StableDiffusion image-generation model
- 원본 링크 : https://keras.io/api/keras_cv/models/tasks/stable_diffusion/
- 최종 확인 : 2024-11-25
StableDiffusion
class
keras_cv.models.StableDiffusion(img_height=512, img_width=512, jit_compile=True)
Keras implementation of Stable Diffusion.
Note that the StableDiffusion API, as well as the APIs of the sub-components of StableDiffusion (e.g. ImageEncoder, DiffusionModel) should be considered unstable at this point. We do not guarantee backwards compatability for future changes to these APIs.
Stable Diffusion is a powerful image generation model that can be used, among other things, to generate pictures according to a short text description (called a “prompt”).
Arguments
- img_height: int, height of the images to generate, in pixel. Note that only multiples of 128 are supported; the value provided will be rounded to the nearest valid value. Defaults to 512.
- img_width: int, width of the images to generate, in pixel. Note that only multiples of 128 are supported; the value provided will be rounded to the nearest valid value. Defaults to 512.
- jit_compile: bool, whether to compile the underlying models to XLA. This can lead to a significant speedup on some systems. Defaults to False.
Example
from keras_cv.src.models import StableDiffusion
from PIL import Image
model = StableDiffusion(img_height=512, img_width=512, jit_compile=True)
img = model.text_to_image(
prompt="A beautiful horse running through a field",
batch_size=1, # How many images to generate at once
num_steps=25, # Number of iterations (controls image quality)
seed=123, # Set this to always get the same image from the same prompt
)
Image.fromarray(img[0]).save("horse.png")
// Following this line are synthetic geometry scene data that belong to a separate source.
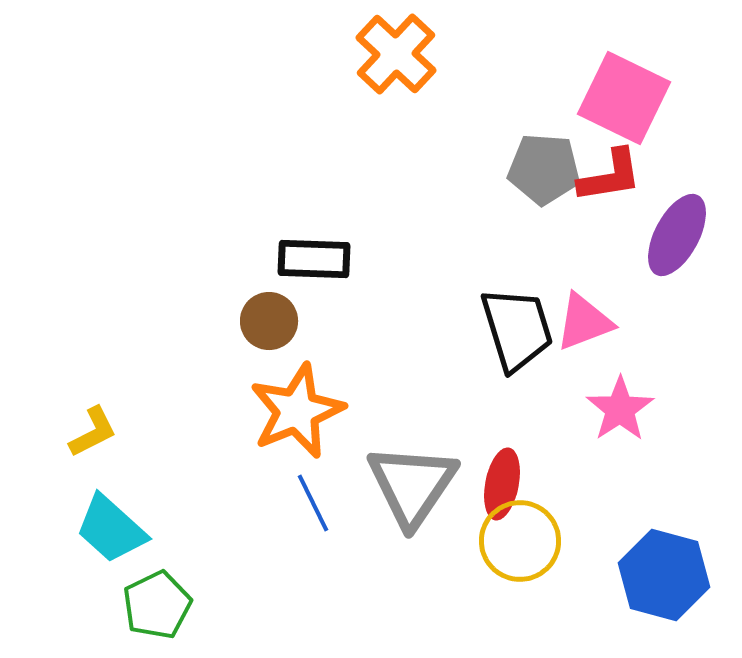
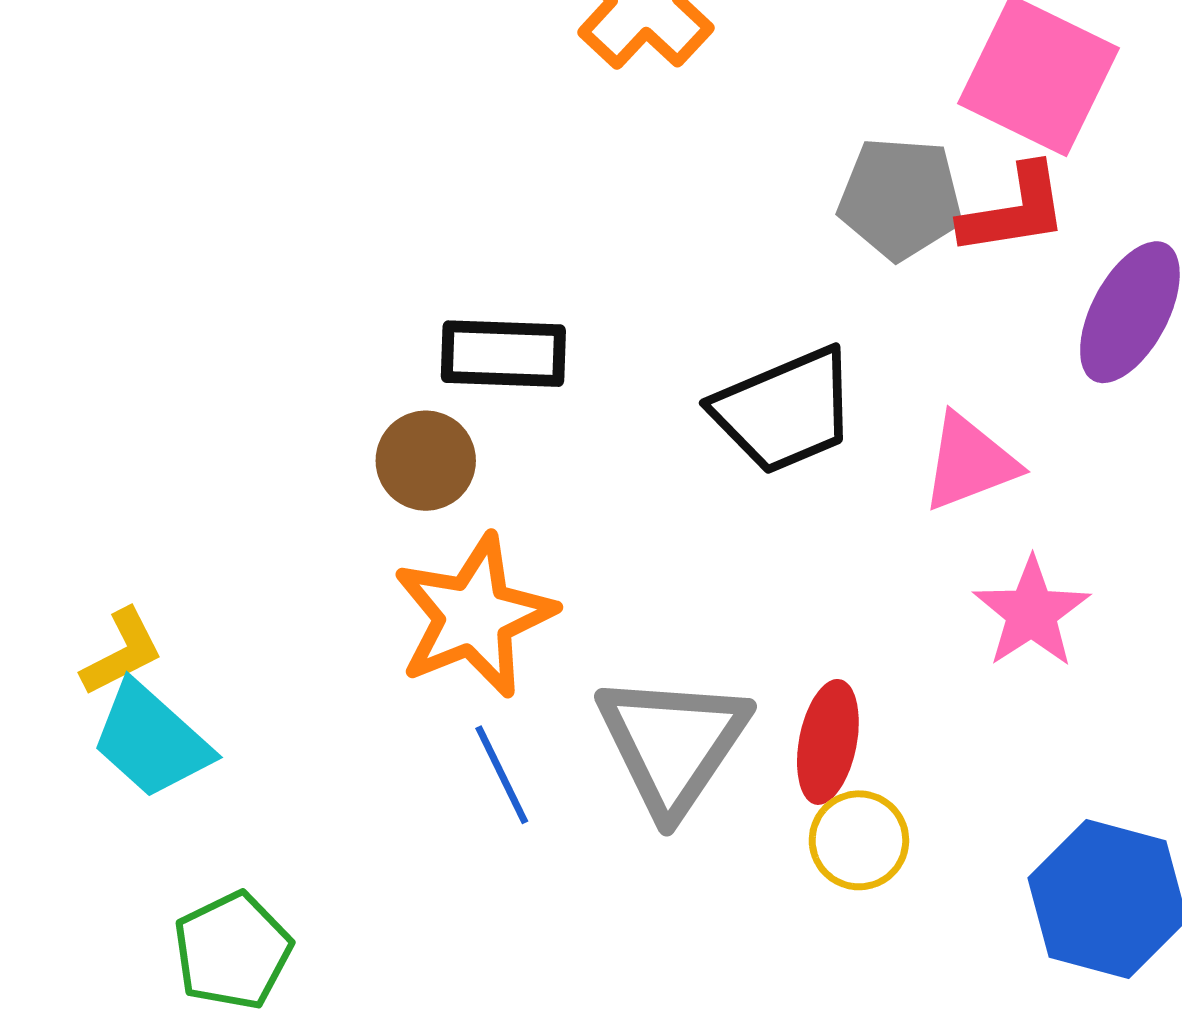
black trapezoid: (517, 329) -> (785, 411), moved, turned 84
cyan trapezoid: (111, 529) -> (151, 740), moved
yellow circle: (520, 541) -> (859, 840), size x0.7

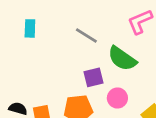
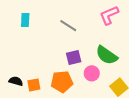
green semicircle: (122, 59) -> (107, 55), moved

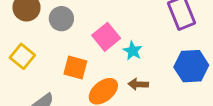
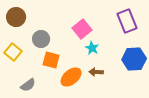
gray circle: (61, 19) -> (41, 39), moved
pink square: (106, 37) -> (82, 29), moved

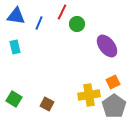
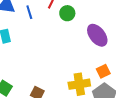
blue line: (39, 23) -> (29, 12), turned -40

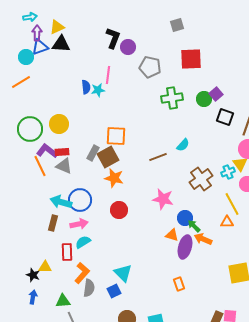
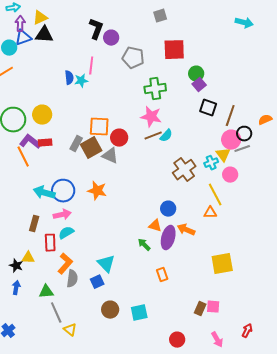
green circle: (204, 99) -> (196, 74), moved
brown line: (158, 157) -> (153, 136), moved
gray triangle: (64, 166) -> (110, 156), moved
orange star: (114, 178) -> (97, 191), moved
pink star: (163, 199) -> (151, 117), moved
red circle: (119, 210) -> (119, 138), moved
brown rectangle: (53, 223) -> (34, 224), moved
green arrow: (194, 226) -> (144, 245), moved

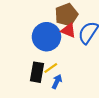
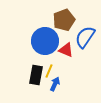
red triangle: (68, 30) -> (66, 50), moved
yellow line: (51, 68) -> (49, 71), turned -32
print("saved at horse.png")
References
StableDiffusionV2
class
keras_cv.models.StableDiffusionV2(img_height=512, img_width=512, jit_compile=True)
Keras implementation of Stable Diffusion v2.
Note that the StableDiffusion API, as well as the APIs of the sub-components of StableDiffusionV2 (e.g. ImageEncoder, DiffusionModelV2) should be considered unstable at this point. We do not guarantee backwards compatability for future changes to these APIs.
Stable Diffusion is a powerful image generation model that can be used, among other things, to generate pictures according to a short text description (called a “prompt”).
Arguments
- img_height: int, height of the images to generate, in pixel. Note that only multiples of 128 are supported; the value provided will be rounded to the nearest valid value. Defaults to 512.
- img_width: int, width of the images to generate, in pixel. Note that only multiples of 128 are supported; the value provided will be rounded to the nearest valid value. Defaults to 512.
- jit_compile: bool, whether to compile the underlying models to XLA. This can lead to a significant speedup on some systems. Defaults to False.
Example
from keras_cv.src.models import StableDiffusionV2
from PIL import Image
model = StableDiffusionV2(img_height=512, img_width=512, jit_compile=True)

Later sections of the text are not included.